CAIRO (Reuters) - Three more Egyptians set themselves alight on Friday, apparently inspired by an act of self-immolation in Tunisia that prompted protests that led to the ousting of the president.
An unemployed 35-year-old Egyptian set himself alight and was seriously wounded, security and medical sources said.
Two workers from firms in Egypt's textile sector, an industry from which many factory workers have led the most violent demonstrations against the government in recent years, also poured fuel over themselves and set themselves ablaze.
There were three other cases of self-immolation, although witnesses and sources said they were mainly motivated by psychological reasons rather than political protest.

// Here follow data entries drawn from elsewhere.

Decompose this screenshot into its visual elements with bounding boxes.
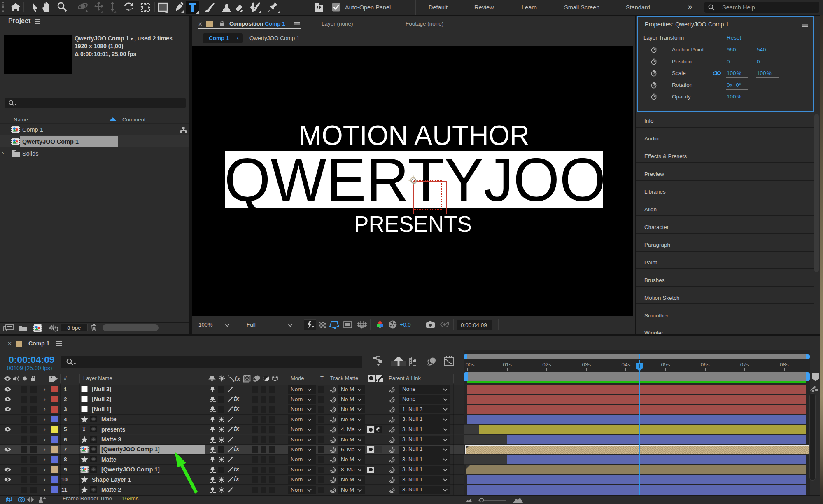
svg-text:fx: fx	[235, 375, 240, 382]
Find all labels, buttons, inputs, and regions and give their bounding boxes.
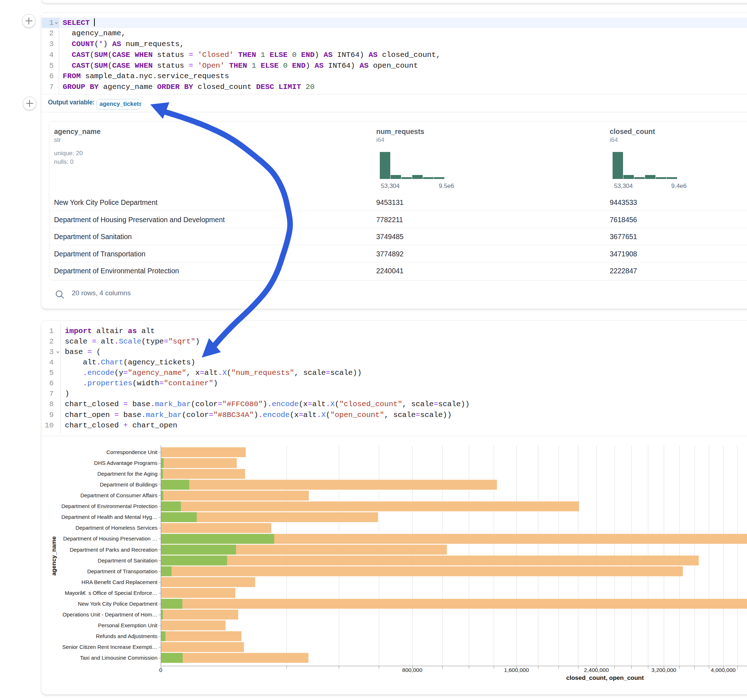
svg-text:Department of Health and Menta: Department of Health and Mental Hyg… — [61, 514, 157, 520]
svg-text:Taxi and Limousine Commission: Taxi and Limousine Commission — [80, 655, 157, 661]
svg-text:Department of Transportation: Department of Transportation — [87, 568, 157, 574]
svg-text:Operations Unit - Department o: Operations Unit - Department of Hom… — [63, 611, 157, 617]
svg-text:New York City Police Departmen: New York City Police Department — [78, 600, 158, 607]
svg-text:Department of Housing Preserva: Department of Housing Preservation … — [63, 536, 157, 542]
svg-text:800,000: 800,000 — [402, 667, 422, 673]
svg-text:3,200,000: 3,200,000 — [652, 667, 676, 673]
svg-text:Department of Buildings: Department of Buildings — [100, 481, 157, 487]
svg-text:Department of Parks and Recrea: Department of Parks and Recreation — [70, 547, 157, 553]
svg-text:Personal Exemption Unit: Personal Exemption Unit — [98, 622, 158, 628]
svg-text:Senior Citizen Rent Increase E: Senior Citizen Rent Increase Exempti… — [62, 644, 157, 650]
svg-text:Correspondence Unit: Correspondence Unit — [106, 449, 158, 455]
svg-text:Department of Homeless Service: Department of Homeless Services — [75, 525, 157, 531]
svg-text:Mayorâ€ s Office of Special En: Mayorâ€ s Office of Special Enforce… — [65, 590, 157, 596]
svg-text:Department of Consumer Affairs: Department of Consumer Affairs — [80, 492, 157, 498]
svg-text:2,400,000: 2,400,000 — [584, 667, 609, 673]
svg-text:Department of Environmental Pr: Department of Environmental Protection — [61, 503, 157, 509]
svg-text:agency_name: agency_name — [50, 536, 57, 575]
svg-text:Department of Sanitation: Department of Sanitation — [98, 557, 157, 564]
svg-text:4,000,000: 4,000,000 — [711, 667, 736, 673]
svg-text:DHS Advantage Programs: DHS Advantage Programs — [94, 460, 157, 466]
svg-text:1,600,000: 1,600,000 — [504, 667, 529, 673]
svg-text:Department for the Aging: Department for the Aging — [97, 471, 157, 477]
svg-text:closed_count, open_count: closed_count, open_count — [566, 674, 644, 681]
svg-text:0: 0 — [159, 667, 163, 673]
svg-text:HRA Benefit Card Replacement: HRA Benefit Card Replacement — [82, 579, 158, 585]
svg-text:Refunds and Adjustments: Refunds and Adjustments — [96, 633, 157, 639]
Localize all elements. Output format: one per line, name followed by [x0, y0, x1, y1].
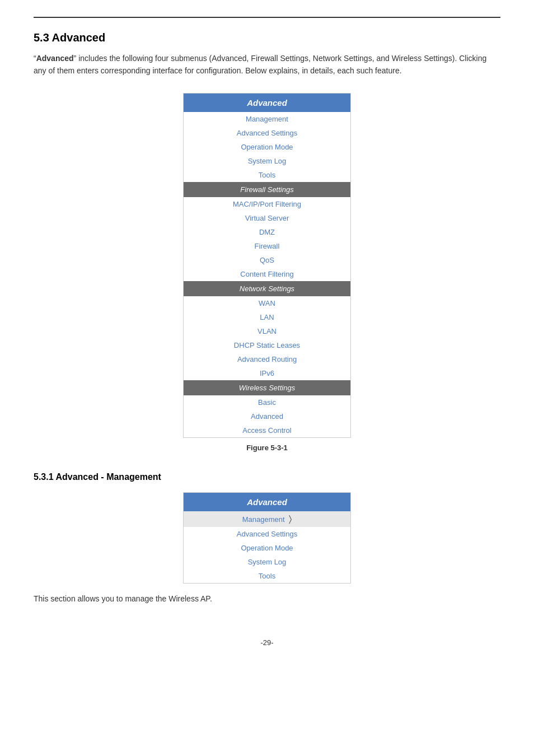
menu-item-dhcp-static-leases[interactable]: DHCP Static Leases [184, 338, 350, 352]
menu-item-advanced-settings[interactable]: Advanced Settings [184, 126, 350, 140]
section-531-desc: This section allows you to manage the Wi… [34, 592, 500, 605]
menu-item-operation-mode-2[interactable]: Operation Mode [184, 541, 350, 555]
menu-item-advanced-settings-2[interactable]: Advanced Settings [184, 527, 350, 541]
menu-item-access-control[interactable]: Access Control [184, 423, 350, 437]
menu-header-2: Advanced [184, 493, 350, 511]
page-container: 5.3 Advanced “Advanced” includes the fol… [0, 0, 534, 756]
menu-item-qos[interactable]: QoS [184, 253, 350, 267]
top-divider [34, 17, 500, 18]
page-number: -29- [34, 638, 500, 647]
menu-item-content-filtering[interactable]: Content Filtering [184, 267, 350, 281]
menu-item-mac-ip-port[interactable]: MAC/IP/Port Filtering [184, 197, 350, 211]
menu-item-system-log[interactable]: System Log [184, 154, 350, 168]
menu-item-tools[interactable]: Tools [184, 168, 350, 182]
menu-item-basic[interactable]: Basic [184, 395, 350, 409]
intro-bold: Advanced [36, 54, 74, 63]
section-53-intro: “Advanced” includes the following four s… [34, 52, 500, 77]
menu-item-firewall[interactable]: Firewall [184, 239, 350, 253]
menu-figure-1: Advanced Management Advanced Settings Op… [34, 93, 500, 438]
menu-figure-2: Advanced Management 〉 Advanced Settings … [34, 492, 500, 584]
menu-item-advanced-routing[interactable]: Advanced Routing [184, 352, 350, 366]
menu-section-wireless: Wireless Settings [184, 380, 350, 395]
menu-item-management-selected[interactable]: Management 〉 [184, 511, 350, 527]
menu-box-2: Advanced Management 〉 Advanced Settings … [183, 492, 351, 584]
menu-item-vlan[interactable]: VLAN [184, 324, 350, 338]
menu-item-dmz[interactable]: DMZ [184, 225, 350, 239]
section-531-title: 5.3.1 Advanced - Management [34, 472, 500, 482]
menu-item-management[interactable]: Management [184, 112, 350, 126]
menu-item-tools-2[interactable]: Tools [184, 569, 350, 583]
menu-item-ipv6[interactable]: IPv6 [184, 366, 350, 380]
menu-section-firewall: Firewall Settings [184, 182, 350, 197]
cursor-icon: 〉 [289, 514, 292, 524]
menu-item-advanced[interactable]: Advanced [184, 409, 350, 423]
figure-caption-1: Figure 5-3-1 [34, 444, 500, 452]
menu-box-1: Advanced Management Advanced Settings Op… [183, 93, 351, 438]
menu-item-wan[interactable]: WAN [184, 296, 350, 310]
menu-item-system-log-2[interactable]: System Log [184, 555, 350, 569]
menu-section-network: Network Settings [184, 281, 350, 296]
menu-item-lan[interactable]: LAN [184, 310, 350, 324]
menu-item-virtual-server[interactable]: Virtual Server [184, 211, 350, 225]
section-53-title: 5.3 Advanced [34, 31, 500, 44]
menu-item-operation-mode[interactable]: Operation Mode [184, 140, 350, 154]
menu-header-1: Advanced [184, 94, 350, 112]
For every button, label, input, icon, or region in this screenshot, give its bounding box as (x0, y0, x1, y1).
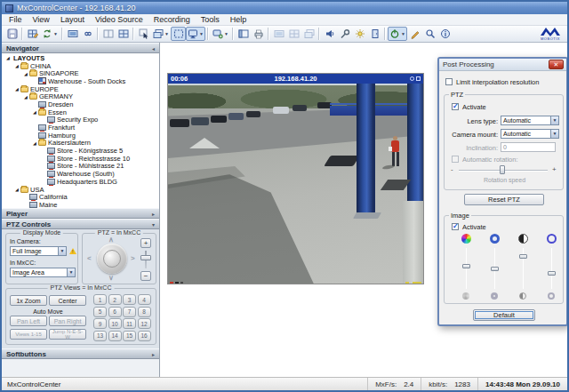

Analysts say several self-immolation cases or attempted acts in Egypt, now numbering more than a dozen, seem to be driven by broadly similar complaints to those that drove Tunisians to the streets and toppled their president, Zine al-Abidine Ben Ali.
While they say there is no sign yet of momentum building toward a broader uprising that could overwhelm Egypt's vast security apparatus, Tunisia's events have attracted broad attention and vigorous calls on the web for political change.
Self-immolations have also been reported in Algeria and Mauritania.
The unemployed 35-year-old, Salah Saad Mahmoud, moved to Cairo in search of work to save enough money to own a home and marry but has instead been living off small day wages, security sources said.
He set himself on fire in the middle of the street, before being put out by bystanders, the sources added.
Arabs in Egypt and many other regional states complain of many of the same problems that drove Tunisians to protest, such as soaring prices of basic goods, a lack of jobs, poverty and repression by authoritarian governments.
A strike in December 2006 by thousands of spinning factory employees led to concessions on pay and bonuses, encouraging a wave of strikes and other protests across Egypt since.
Protests in Tunisia erupted after the suicide of 26-year-old vegetable trader Mohamed Bouazizi, who set himself on fire on December 17 because police seized his grocery cart.
Egypt's state-backed al-Azhar has warned those considering such an act that suicide, for any reason, is banned in Islam.
Mosques around the country gave Friday prayer sermons on Islam's ban of suicide.
Egyptian officials have sought to play down the possibility of Tunisia's uprising spreading.